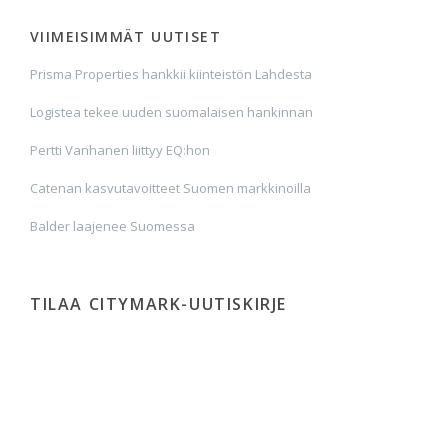
VIIMEISIMMÄT UUTISET
Prisma Properties hankkii kiinteistön Lahdesta
Logistea tekee uuden suomalaisen hankinnan
Pertti Vanhanen liittyy EQ:hon
Catenan kasvutavoitteet Suomen markkinoilla
Balder laajenee Suomessa
TILAA CITYMARK-UUTISKIRJE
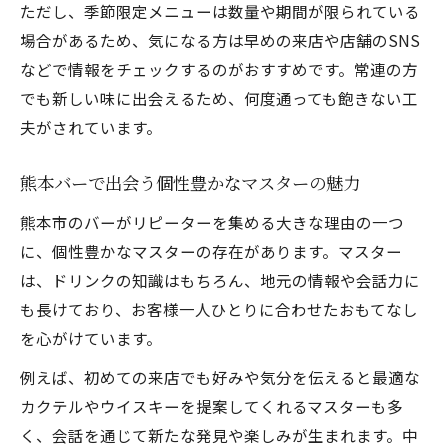
ただし、季節限定メニューは数量や期間が限られている
場合があるため、気になる方は早めの来店や店舗のSNS
などで情報をチェックするのがおすすめです。常連の方
でも新しい味に出会えるため、何度通っても飽きない工
夫がされています。
熊本バーで出会う個性豊かなマスターの魅力
熊本市のバーがリピーターを集める大きな理由の一つ
に、個性豊かなマスターの存在があります。マスター
は、ドリンクの知識はもちろん、地元の情報や会話力に
も長けており、お客様一人ひとりに合わせたおもてなし
を心がけています。
例えば、初めての来店でも好みや気分を伝えると最適な
カクテルやウイスキーを提案してくれるマスターも多
く、会話を通じて新たな発見や楽しみが生まれます。中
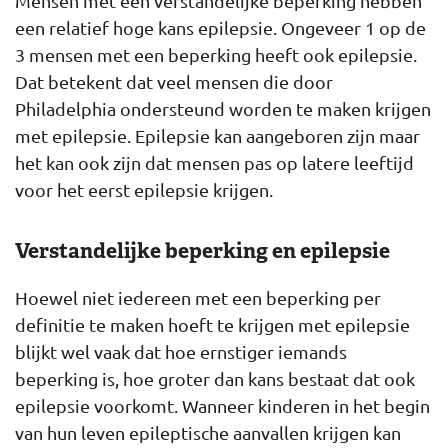
Mensen met een verstandelijke beperking hebben
een relatief hoge kans epilepsie. Ongeveer 1 op de
3 mensen met een beperking heeft ook epilepsie.
Dat betekent dat veel mensen die door
Philadelphia ondersteund worden te maken krijgen
met epilepsie. Epilepsie kan aangeboren zijn maar
het kan ook zijn dat mensen pas op latere leeftijd
voor het eerst epilepsie krijgen.
Verstandelijke beperking en epilepsie
Hoewel niet iedereen met een beperking per
definitie te maken hoeft te krijgen met epilepsie
blijkt wel vaak dat hoe ernstiger iemands
beperking is, hoe groter dan kans bestaat dat ook
epilepsie voorkomt. Wanneer kinderen in het begin
van hun leven epileptische aanvallen krijgen kan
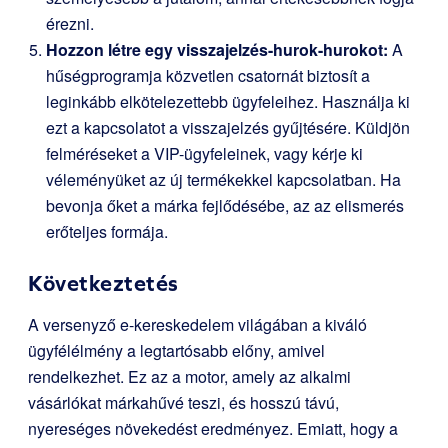
érezni.
Hozzon létre egy visszajelzés-hurok-hurokot:
A
hűségprogramja közvetlen csatornát biztosít a
leginkább elkötelezettebb ügyfeleihez. Használja ki
ezt a kapcsolatot a visszajelzés gyűjtésére. Küldjön
felméréseket a VIP-ügyfeleinek, vagy kérje ki
véleményüket az új termékekkel kapcsolatban. Ha
bevonja őket a márka fejlődésébe, az az elismerés
erőteljes formája.
Következtetés
A versenyző e-kereskedelem világában a kiváló
ügyfélélmény a legtartósabb előny, amivel
rendelkezhet. Ez az a motor, amely az alkalmi
vásárlókat márkahűvé teszi, és hosszú távú,
nyereséges növekedést eredményez. Emiatt, hogy a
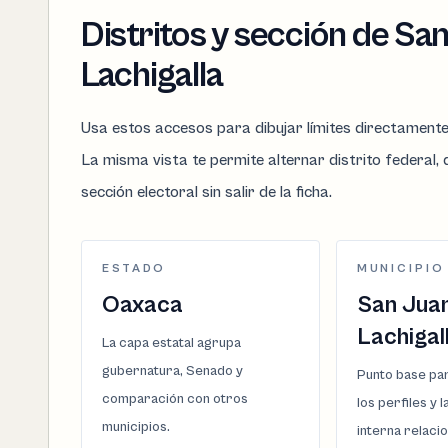
Distritos y sección de Sa
Lachigalla
Usa estos accesos para dibujar límites directament
La misma vista te permite alternar distrito federal, d
sección electoral sin salir de la ficha.
ESTADO
MUNICIPIO
Oaxaca
San Jua
Lachigal
La capa estatal agrupa
gubernatura, Senado y
Punto base par
comparación con otros
los perfiles y 
municipios.
interna relaci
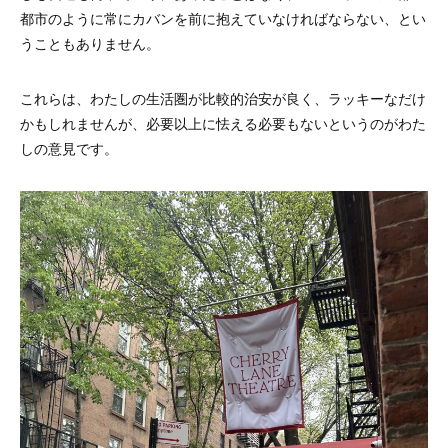
都市のように常にカバンを前に抱えていなければならない、とい
うこともありません。
これらは、わたしの生活圏が比較的治安が良く、ラッキーなだけ
かもしれませんが、必要以上に怯える必要もないというのがわた
しの意見です。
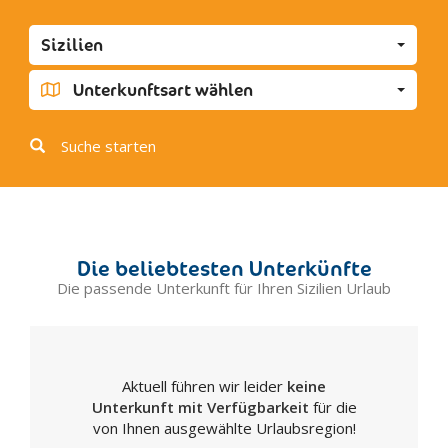
Favara
Sizilien
Grotte
Joppolo Giancaxio
Unterkunftsart wählen
Lampedusa
Licata
Suche starten
Linosa
Lucca Sicula
Menfi
Montallegro
Die beliebtesten Unterkünfte
Montevago
Die passende Unterkunft für Ihren Sizilien Urlaub
Naro
Palma di Montechiaro
Porto Empedocle
Aktuell führen wir leider
keine
Racalmuto
Unterkunft mit Verfügbarkeit
für die
Raffadali
von Ihnen ausgewählte Urlaubsregion!
Ravanusa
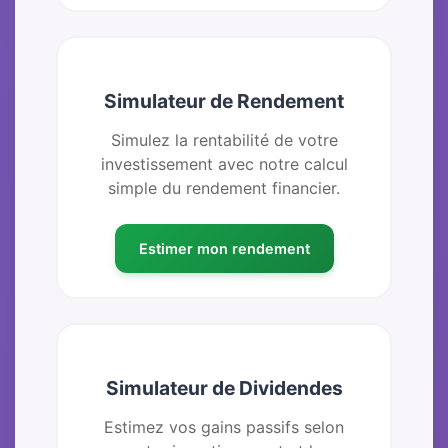
Simulateur de Rendement
Simulez la rentabilité de votre
investissement avec notre calcul
simple du rendement financier.
Estimer mon rendement
Simulateur de Dividendes
Estimez vos gains passifs selon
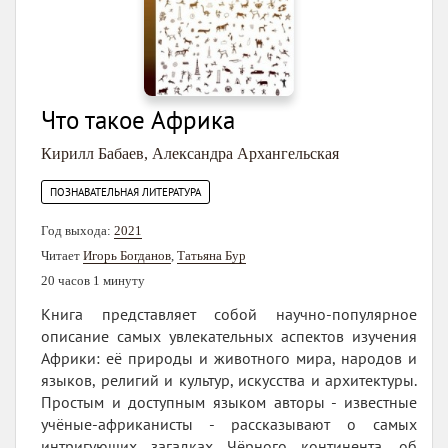
Что такое Африка
Кирилл Бабаев
,
Александра Архангельская
ПОЗНАВАТЕЛЬНАЯ ЛИТЕРАТУРА
Год выхода:
2021
Читает
Игорь Богданов
,
Татьяна Бур
20 часов 1 минуту
Книга представляет собой научно-популярное
описание самых увлекательных аспектов изучения
Африки: её природы и животного мира, народов и
языков, религий и культур, искусства и архитектуры.
Простым и доступным языком авторы - известные
учёные-африканисты - рассказывают о самых
интригующих загадках Чёрного континента, об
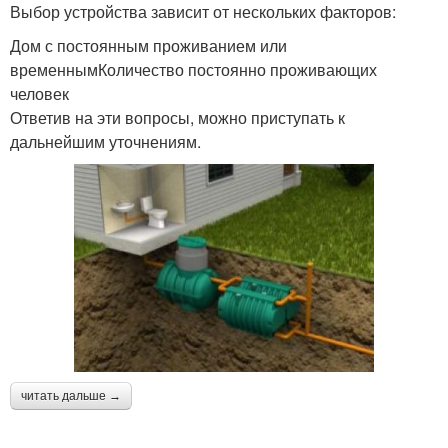
Выбор устройства зависит от нескольких факторов:
Дом с постоянным проживанием или
временнымКоличество постоянно проживающих
человек
Ответив на эти вопросы, можно приступать к
дальнейшим уточнениям.
читать дальше →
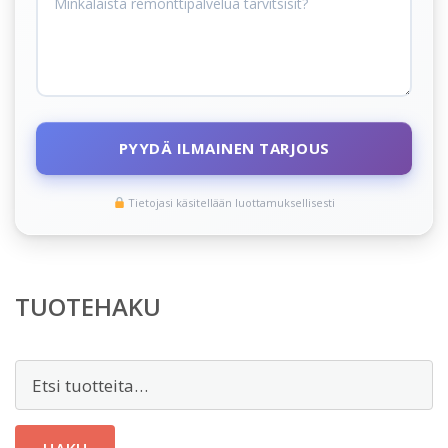
PYYDÄ ILMAINEN TARJOUS
Tietojasi käsitellään luottamuksellisesti
TUOTEHAKU
Etsi:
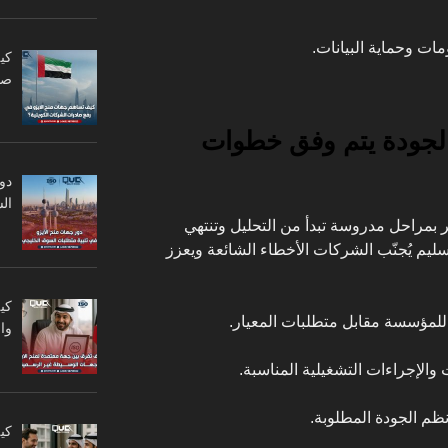
مات وحماية البيانات.
كي
صا
لجودة يتم وفق خطوات
دو
ال
 بمراحل مدروسة تبدأ من التحليل وتنتهي
السليم يُجنّب الشركات الأخطاء الشائعة ويعزز
كي
 للمؤسسة مقابل متطلبات المعيار.
وا
والإجراءات التشغيلية المناسبة.
نظم الجودة المطلوبة.
كي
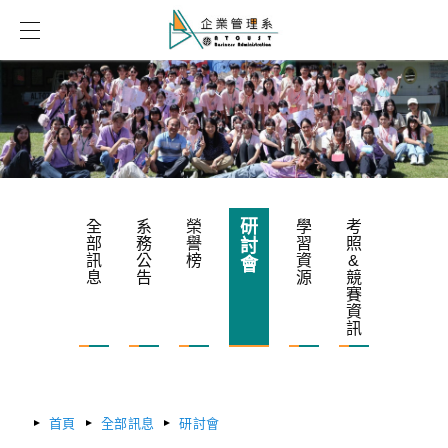
研
全
系
榮
學
考
部
務
譽
習
照
討
訊
公
榜
資
&
會
息
告
源
競
賽
資
訊
首頁
全部訊息
研討會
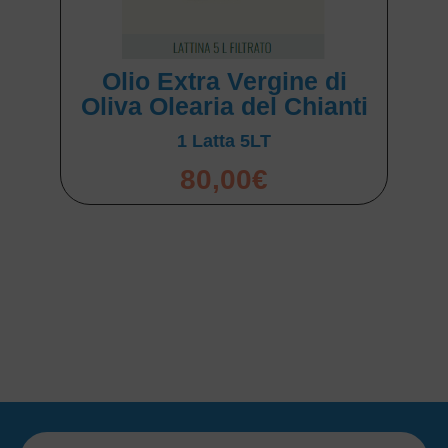
Olio Extra Vergine di
Oliva Olearia del Chianti
1 Latta 5LT
80,00
€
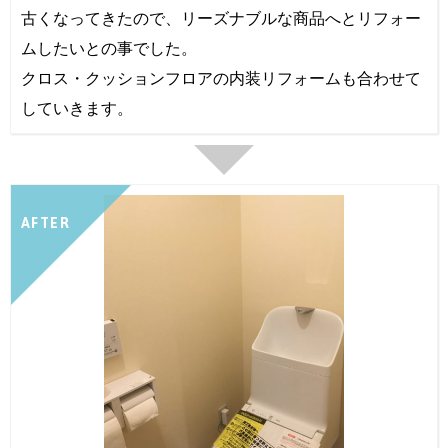
古くなってきたので、リーズナブルな商品へとリフォー
ムしたいとの事でした。
クロス・クッションフロアの内装リフォームも合わせて
していきます。
AFTER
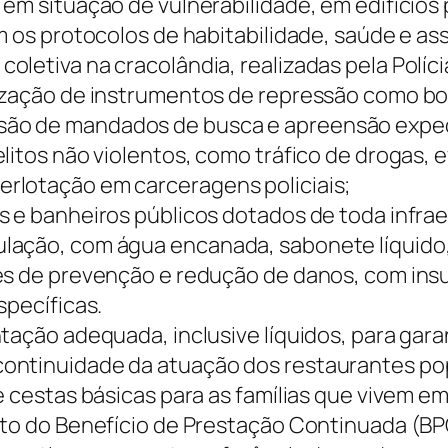
 em situação de vulnerabilidade, em edifícios
m os protocolos de habitabilidade, saúde e ass
etiva na cracolândia, realizadas pela Polícia M
lização de instrumentos de repressão como bo
ão de mandados de busca e apreensão exped
elitos não violentos, como tráfico de drogas,
rlotação em carceragens policiais;
s e banheiros públicos dotados de toda infrae
ação, com água encanada, sabonete líquido, p
es de prevenção e redução de danos, com insum
specíficas.
ntação adequada, inclusive líquidos, para ga
ontinuidade da atuação dos restaurantes po
e cestas básicas para as famílias que vivem e
ento do Benefício de Prestação Continuada (B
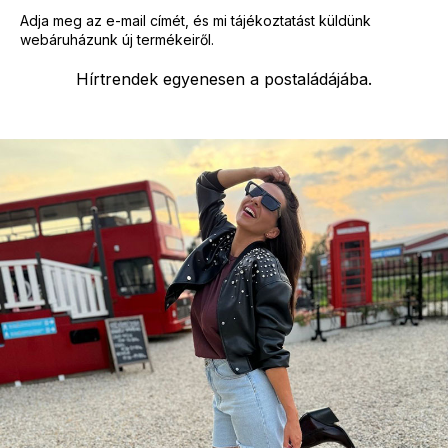
e
Adja meg az e-mail címét, és mi tájékoztatást küldünk
i
webáruházunk új termékeiről.
Hírtrendek egyenesen a postaládájába.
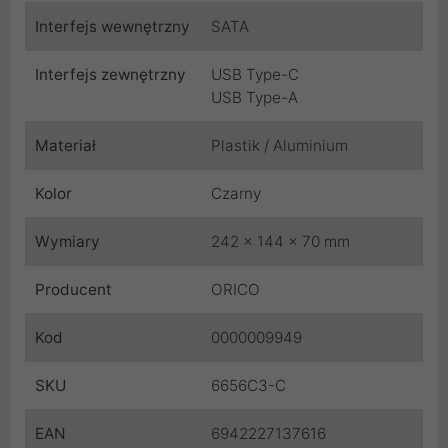
Interfejs wewnętrzny
SATA
Interfejs zewnętrzny
USB Type-C
USB Type-A
Materiał
Plastik / Aluminium
Kolor
Czarny
Wymiary
242 x 144 x 70 mm
Producent
ORICO
Kod
0000009949
SKU
6656C3-C
EAN
6942227137616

-- Your assignment --
Word for word, retype the lines in the entries above that run from the one with "Простым и доступным языком авторы - известные" through the one with "PYYDÄ ILMAINEN TARJOUS". Both ends count; pictures do not.

-- Final answer --
Простым и доступным языком авторы - известные
учёные-африканисты - рассказывают о самых
интригующих загадках Чёрного континента, об
Выбор устройства зависит от нескольких факторов:
Дом с постоянным проживанием или
временнымКоличество постоянно проживающих
человек
Ответив на эти вопросы, можно приступать к
дальнейшим уточнениям.
читать дальше →
PYYDÄ ILMAINEN TARJOUS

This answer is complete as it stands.